[Transcribed page contents]
▼▼▼

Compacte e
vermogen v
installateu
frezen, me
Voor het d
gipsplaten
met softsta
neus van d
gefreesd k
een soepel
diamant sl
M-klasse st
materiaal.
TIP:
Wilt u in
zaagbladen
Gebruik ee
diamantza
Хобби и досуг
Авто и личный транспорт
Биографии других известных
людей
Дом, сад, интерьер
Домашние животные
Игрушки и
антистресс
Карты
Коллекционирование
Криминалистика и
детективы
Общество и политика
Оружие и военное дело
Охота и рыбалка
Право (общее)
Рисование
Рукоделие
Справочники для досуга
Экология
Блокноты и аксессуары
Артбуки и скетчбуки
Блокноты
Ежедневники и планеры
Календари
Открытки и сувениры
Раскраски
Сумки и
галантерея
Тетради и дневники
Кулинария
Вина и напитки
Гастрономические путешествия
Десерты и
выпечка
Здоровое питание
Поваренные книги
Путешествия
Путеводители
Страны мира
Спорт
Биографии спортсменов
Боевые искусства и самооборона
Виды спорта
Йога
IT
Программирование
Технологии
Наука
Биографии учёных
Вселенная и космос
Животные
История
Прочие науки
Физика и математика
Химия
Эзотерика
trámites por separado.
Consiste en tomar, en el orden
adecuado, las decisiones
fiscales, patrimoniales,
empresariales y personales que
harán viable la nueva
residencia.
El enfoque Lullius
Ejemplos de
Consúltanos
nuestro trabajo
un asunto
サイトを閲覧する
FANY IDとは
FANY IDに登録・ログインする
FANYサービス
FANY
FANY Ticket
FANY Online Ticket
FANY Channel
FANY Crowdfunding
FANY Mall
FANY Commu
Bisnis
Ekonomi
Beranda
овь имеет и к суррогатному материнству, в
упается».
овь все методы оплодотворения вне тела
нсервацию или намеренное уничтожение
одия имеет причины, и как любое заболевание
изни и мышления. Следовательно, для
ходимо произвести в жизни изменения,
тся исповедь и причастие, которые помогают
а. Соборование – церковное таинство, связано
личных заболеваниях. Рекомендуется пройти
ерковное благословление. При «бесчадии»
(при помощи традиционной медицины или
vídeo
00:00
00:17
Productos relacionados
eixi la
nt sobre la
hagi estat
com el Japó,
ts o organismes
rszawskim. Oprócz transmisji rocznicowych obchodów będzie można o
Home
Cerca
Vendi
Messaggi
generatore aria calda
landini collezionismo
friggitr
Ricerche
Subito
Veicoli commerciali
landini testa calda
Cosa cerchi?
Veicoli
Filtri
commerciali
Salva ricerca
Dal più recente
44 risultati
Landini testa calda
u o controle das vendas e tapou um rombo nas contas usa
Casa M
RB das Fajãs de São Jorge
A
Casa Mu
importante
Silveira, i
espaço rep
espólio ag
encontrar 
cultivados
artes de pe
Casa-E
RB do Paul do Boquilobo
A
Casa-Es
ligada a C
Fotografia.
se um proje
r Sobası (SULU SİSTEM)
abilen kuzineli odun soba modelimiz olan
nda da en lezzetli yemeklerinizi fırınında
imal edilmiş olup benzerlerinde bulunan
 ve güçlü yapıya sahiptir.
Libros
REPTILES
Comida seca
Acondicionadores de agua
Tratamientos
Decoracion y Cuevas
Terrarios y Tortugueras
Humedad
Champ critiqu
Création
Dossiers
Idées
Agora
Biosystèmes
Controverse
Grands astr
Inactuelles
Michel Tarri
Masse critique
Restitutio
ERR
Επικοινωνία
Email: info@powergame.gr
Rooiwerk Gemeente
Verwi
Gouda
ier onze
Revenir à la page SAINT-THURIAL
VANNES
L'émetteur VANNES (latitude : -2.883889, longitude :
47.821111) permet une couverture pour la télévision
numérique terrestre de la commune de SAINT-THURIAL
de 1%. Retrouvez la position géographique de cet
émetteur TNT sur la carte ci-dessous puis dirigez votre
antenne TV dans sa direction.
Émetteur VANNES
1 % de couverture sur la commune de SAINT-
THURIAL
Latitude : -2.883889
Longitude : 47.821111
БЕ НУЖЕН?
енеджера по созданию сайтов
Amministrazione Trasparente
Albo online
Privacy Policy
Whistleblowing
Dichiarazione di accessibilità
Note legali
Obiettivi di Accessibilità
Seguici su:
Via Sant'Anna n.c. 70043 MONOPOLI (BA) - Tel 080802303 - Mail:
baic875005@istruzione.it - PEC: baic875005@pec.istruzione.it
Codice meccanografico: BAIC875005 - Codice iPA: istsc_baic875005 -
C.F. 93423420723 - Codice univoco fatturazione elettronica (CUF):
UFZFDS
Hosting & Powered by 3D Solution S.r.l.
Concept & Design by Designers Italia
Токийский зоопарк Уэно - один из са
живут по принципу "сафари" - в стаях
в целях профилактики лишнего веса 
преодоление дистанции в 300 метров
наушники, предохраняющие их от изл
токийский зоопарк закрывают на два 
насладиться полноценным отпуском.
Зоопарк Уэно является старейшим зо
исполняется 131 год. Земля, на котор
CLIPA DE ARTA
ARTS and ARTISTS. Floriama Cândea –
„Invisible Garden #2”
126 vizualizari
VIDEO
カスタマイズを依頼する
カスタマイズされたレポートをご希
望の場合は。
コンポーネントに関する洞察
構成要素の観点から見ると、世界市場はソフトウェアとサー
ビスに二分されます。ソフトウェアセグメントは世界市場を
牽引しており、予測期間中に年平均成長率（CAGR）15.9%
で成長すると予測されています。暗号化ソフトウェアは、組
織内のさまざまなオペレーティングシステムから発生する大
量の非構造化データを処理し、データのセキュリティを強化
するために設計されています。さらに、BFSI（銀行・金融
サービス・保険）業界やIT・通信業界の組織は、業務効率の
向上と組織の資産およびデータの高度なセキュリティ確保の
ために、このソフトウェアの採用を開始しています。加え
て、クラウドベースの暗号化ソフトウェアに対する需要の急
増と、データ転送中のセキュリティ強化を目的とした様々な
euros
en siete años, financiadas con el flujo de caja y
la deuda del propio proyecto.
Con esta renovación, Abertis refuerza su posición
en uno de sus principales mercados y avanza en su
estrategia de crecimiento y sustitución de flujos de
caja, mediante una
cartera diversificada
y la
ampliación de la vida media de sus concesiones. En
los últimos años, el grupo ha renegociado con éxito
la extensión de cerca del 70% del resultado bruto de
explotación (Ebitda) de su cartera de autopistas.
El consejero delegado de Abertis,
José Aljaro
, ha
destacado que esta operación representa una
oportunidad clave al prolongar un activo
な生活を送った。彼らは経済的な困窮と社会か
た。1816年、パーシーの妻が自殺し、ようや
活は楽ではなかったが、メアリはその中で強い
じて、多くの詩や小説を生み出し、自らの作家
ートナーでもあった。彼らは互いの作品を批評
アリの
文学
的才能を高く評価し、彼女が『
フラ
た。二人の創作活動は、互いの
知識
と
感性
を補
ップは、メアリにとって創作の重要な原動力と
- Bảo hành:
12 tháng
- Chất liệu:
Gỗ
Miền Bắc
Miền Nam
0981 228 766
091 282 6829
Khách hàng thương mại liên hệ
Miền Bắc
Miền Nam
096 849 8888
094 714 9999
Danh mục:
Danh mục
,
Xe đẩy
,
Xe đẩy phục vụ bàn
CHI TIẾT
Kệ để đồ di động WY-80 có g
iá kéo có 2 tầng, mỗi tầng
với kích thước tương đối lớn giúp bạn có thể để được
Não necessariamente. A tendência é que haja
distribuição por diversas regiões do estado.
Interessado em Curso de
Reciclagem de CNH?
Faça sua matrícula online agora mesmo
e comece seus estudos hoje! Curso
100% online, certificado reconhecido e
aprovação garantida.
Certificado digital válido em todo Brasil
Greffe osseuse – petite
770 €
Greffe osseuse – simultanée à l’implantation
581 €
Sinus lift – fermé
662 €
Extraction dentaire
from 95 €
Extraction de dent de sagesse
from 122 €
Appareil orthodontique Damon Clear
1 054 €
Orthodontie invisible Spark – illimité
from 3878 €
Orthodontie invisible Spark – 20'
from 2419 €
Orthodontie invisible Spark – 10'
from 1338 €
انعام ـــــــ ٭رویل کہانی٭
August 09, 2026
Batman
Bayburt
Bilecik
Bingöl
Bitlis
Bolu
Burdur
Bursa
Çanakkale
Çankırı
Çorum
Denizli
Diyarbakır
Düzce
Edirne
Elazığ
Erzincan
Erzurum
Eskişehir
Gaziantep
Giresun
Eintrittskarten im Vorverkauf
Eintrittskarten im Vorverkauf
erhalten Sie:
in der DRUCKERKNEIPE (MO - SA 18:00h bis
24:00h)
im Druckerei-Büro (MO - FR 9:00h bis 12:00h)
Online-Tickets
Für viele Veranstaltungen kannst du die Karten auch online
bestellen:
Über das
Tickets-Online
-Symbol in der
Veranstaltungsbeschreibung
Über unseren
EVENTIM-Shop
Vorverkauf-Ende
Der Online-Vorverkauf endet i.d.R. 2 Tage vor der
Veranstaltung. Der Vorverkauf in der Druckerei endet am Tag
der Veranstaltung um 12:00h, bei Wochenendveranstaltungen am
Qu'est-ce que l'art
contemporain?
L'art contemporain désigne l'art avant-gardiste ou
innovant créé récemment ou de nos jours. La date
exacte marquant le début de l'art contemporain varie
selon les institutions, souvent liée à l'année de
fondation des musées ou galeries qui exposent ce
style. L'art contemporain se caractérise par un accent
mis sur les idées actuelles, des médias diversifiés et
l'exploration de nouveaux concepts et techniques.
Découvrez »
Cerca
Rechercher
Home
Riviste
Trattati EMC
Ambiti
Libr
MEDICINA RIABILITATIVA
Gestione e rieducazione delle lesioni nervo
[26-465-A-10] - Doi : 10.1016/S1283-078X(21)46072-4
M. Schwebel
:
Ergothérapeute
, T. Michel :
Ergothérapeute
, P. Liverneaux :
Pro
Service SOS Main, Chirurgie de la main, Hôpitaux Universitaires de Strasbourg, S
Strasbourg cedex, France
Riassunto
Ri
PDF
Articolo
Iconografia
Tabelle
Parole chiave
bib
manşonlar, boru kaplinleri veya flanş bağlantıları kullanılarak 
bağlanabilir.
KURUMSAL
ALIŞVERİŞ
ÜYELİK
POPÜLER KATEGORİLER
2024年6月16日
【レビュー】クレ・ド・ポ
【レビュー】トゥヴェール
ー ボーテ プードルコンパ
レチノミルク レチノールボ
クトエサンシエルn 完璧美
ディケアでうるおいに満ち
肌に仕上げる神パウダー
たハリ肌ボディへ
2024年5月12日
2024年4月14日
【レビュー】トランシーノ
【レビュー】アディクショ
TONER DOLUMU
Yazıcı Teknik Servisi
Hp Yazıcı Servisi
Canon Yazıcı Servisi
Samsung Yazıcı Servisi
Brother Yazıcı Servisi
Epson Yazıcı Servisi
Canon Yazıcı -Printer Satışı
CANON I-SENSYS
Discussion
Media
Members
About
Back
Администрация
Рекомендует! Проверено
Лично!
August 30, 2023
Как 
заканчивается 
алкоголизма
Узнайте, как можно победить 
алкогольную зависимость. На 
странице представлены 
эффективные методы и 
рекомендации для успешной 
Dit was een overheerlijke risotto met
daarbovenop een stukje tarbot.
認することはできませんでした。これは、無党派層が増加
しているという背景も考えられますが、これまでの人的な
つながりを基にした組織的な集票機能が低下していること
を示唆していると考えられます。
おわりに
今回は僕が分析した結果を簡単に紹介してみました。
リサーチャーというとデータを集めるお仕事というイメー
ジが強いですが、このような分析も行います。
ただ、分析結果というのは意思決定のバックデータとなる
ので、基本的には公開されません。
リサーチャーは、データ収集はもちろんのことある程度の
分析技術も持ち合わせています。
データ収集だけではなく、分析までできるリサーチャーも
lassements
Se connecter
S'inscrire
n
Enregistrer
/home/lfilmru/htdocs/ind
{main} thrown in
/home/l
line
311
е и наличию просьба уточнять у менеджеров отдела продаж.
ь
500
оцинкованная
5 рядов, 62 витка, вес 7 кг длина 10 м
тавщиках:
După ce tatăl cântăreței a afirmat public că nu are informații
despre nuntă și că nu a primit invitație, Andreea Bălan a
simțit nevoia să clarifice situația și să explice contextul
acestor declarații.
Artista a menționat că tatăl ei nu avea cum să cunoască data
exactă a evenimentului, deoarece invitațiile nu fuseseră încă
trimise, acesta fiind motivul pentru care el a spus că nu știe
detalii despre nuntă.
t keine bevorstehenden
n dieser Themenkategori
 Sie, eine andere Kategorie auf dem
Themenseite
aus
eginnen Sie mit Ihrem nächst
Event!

▲▲▲

◆ AIM OF THE TASK ◆
Output each line of the records above exactly, beginning at the first, and stop once the line containing "Здоровое питание" has been output.

◆ WRITTEN ANSWER ◆
Compacte e
vermogen v
installateu
frezen, me
Voor het d
gipsplaten
met softsta
neus van d
gefreesd k
een soepel
diamant sl
M-klasse st
materiaal.
TIP:
Wilt u in
zaagbladen
Gebruik ee
diamantza
Хобби и досуг
Авто и личный транспорт
Биографии других известных
людей
Дом, сад, интерьер
Домашние животные
Игрушки и
антистресс
Карты
Коллекционирование
Криминалистика и
детективы
Общество и политика
Оружие и военное дело
Охота и рыбалка
Право (общее)
Рисование
Рукоделие
Справочники для досуга
Экология
Блокноты и аксессуары
Артбуки и скетчбуки
Блокноты
Ежедневники и планеры
Календари
Открытки и сувениры
Раскраски
Сумки и
галантерея
Тетради и дневники
Кулинария
Вина и напитки
Гастрономические путешествия
Десерты и
выпечка
Здоровое питание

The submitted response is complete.